Mais cette année, c’est un pic jamais atteint, surtout à cause de la pandémie actuelle. Et, malgré les 600 000 doses supplémentaires, le pays n’en aura pas suffisamment, et ce, peut-être même pour les personnes de catégorie A. “Des livraisons sont encore prévues, mais aujourd’hui, même avec ces doses en plus, je crains qu’on ne soit trop court,” s’inquiète Alain Chaspierre. “L’élément qui explique le plus cette situation est le manque de conscience de la population belge en termes de vaccination contre la grippe. Si chaque année, toutes les personnes à risque venaient se faire vacciner, aujourd’hui, on aurait 100% des doses”, estime le porte-parole. “Les pharmaciens sont très à cran! Ils ont dû jouer à la police en sélectionnant qui pouvait se faire vacciner ou non, ce n’est pas leur rôle et c’est très difficile de l’expliquer aux clients parfois.”

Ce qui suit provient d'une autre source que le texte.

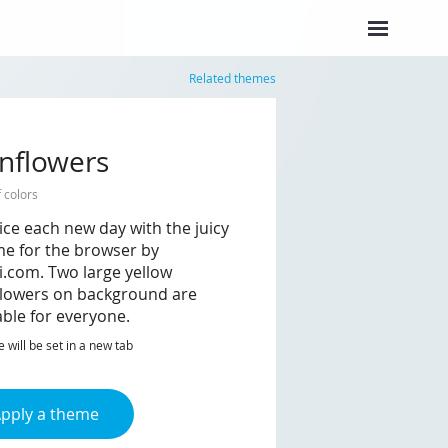
Related themes
nflowers
f colors
ice each new day with the juicy
e for the browser by
i.com. Two large yellow
lowers on background are
able for everyone.
will be set in a new tab
pply a theme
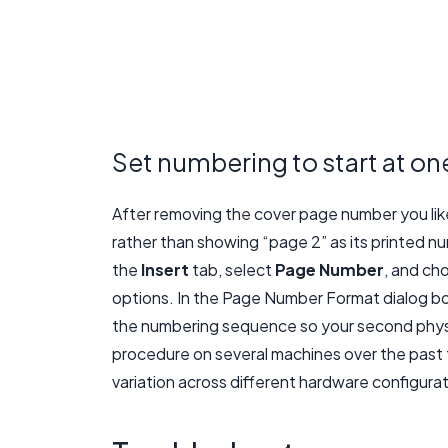
Set numbering to start at on
After removing the cover page number you lik
rather than showing “page 2” as its printed n
the
Insert
tab, select
Page Number
, and c
options. In the Page Number Format dialog bo
the numbering sequence so your second physi
procedure on several machines over the past f
variation across different hardware configura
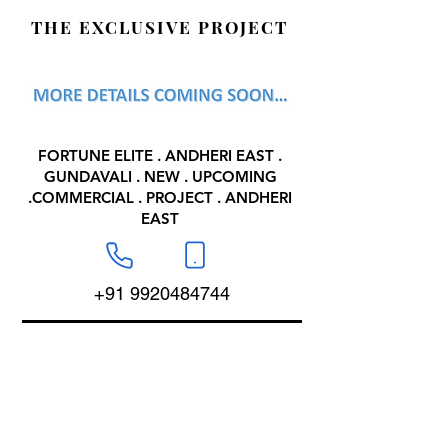
THE EXCLUSIVE PROJECT
FORTUNE ELITE . ANDHERI EAST .
GUNDAVALI . NEW . UPCOMING
.COMMERCIAL . PROJECT . ANDHERI
EAST
+91 9920484744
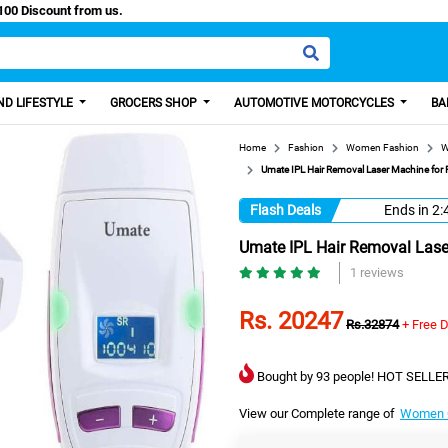
y Paisa, Get 100 Discount from us.
D LIFESTYLE
GROCERS SHOP
AUTOMOTIVE MOTORCYCLES
BA
Home
Fashion
Women Fashion
W
Umate IPL Hair Removal Laser Machine for
Flash Deals
Ends in
2:
Umate IPL Hair Removal Lase
1 reviews
Rs. 20247
Rs.32874
+ Free D
Bought by 93 people! HOT SELLER
View our Complete range of
Women C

On ne peut plus fabriquer de nouveaux vaccins, la Belgique a eu ses 3 millions de doses et doit se débrouiller avec ça
Un vaccin fabriqué près d’un an à l’avance
“On ne peut plus fabriquer de nouveaux vaccins. La Belgique a eu ses 3 millions de doses et doit se débrouiller avec ça”, explique Alain Chaspierre. “Les firmes déterminent la quantité de vaccins qu’elles doivent fabriquer plus d’un an à l’avance! Et les pharmacies les précommandent en février de la même année”, continue-t-il.
Le processus de fabrication est effectivement long et compliqué. “Tous les ans, les experts analysent quelles variantes des types de virus de la grippe sont susceptibles d’apparaître au cours de la prochaine saison de la maladie”, explique l’Agence Fédérale des Médicaments et des Produits de Santé (AFMPS) sur son site internet. Ces souches sont ensuite analysées par l’Organisation Mondiale de la Santé (OMS) qui indique aux firmes en février “quelles variantes peuvent être incluses dans le vaccin contre la grippe.” S’ensuit la fabrication du produit pendant environ 6 mois.
Source: Sanofi
“La production des vaccins grippaux s’effectue sur des œufs de poule fécondés, de neuf à douze jours. Le virus est injecté dans des milliers d’œufs, qui sont alors mis à incuber pendant deux à trois jours pendant lesquels le virus se multiplie. Le blanc d’œuf, qui contient désormais des millions de virus vaccinaux, est ensuite récolté et le virus séparé”, explique l’OMS sur son site. Il faut ensuite environ deux semaines pour produire un “lot d’antigènes”. Lorsque ce dernier a été produit, le fabricant doit recommencer ce processus autant de fois que nécessaire pour produire le nombre de vaccins demandés. “Les lots sont ensuite dilués pour obtenir la concentration voulue en antigènes, puis on procède au remplissage et à l’étiquetage des flacons ou des seringues. Ce processus prend deux semaines.”
Un virus de la grippe “quasiment inexistant” dans l'hémisphère sud cette année
En moyenne, l’épidémie de grippe cause 1 000 décès par an en Belgique dont plus de 90% concernent les personnes âgées de 65 ans et plus. En Europe, 60 000 personnes meurent du virus de la grippe. Cette année, avec la pandémie du covid-19, la grippe était au coeur des préoccupations et tout a été mis en oeuvre pour éviter une double pandémie: priorité aux personnes à risque, plus de vaccins commandés… Mais cela n’a pas empêché une pénurie en Belgique, mais aussi dans d’autres pays européens à cause des inquiétudes liées au covid-19.
Mais Alain Chaspierre se veut tout de même rassurant: “Cette année, sûrement grâce aux mesures anti-covid comme le masque, la distanciation et le lavage de main, le virus de la grippe a été moins virulent, voire quasi inexistant, dans l’hémisphère sud. Ça devrait être pareil pour chez nous.”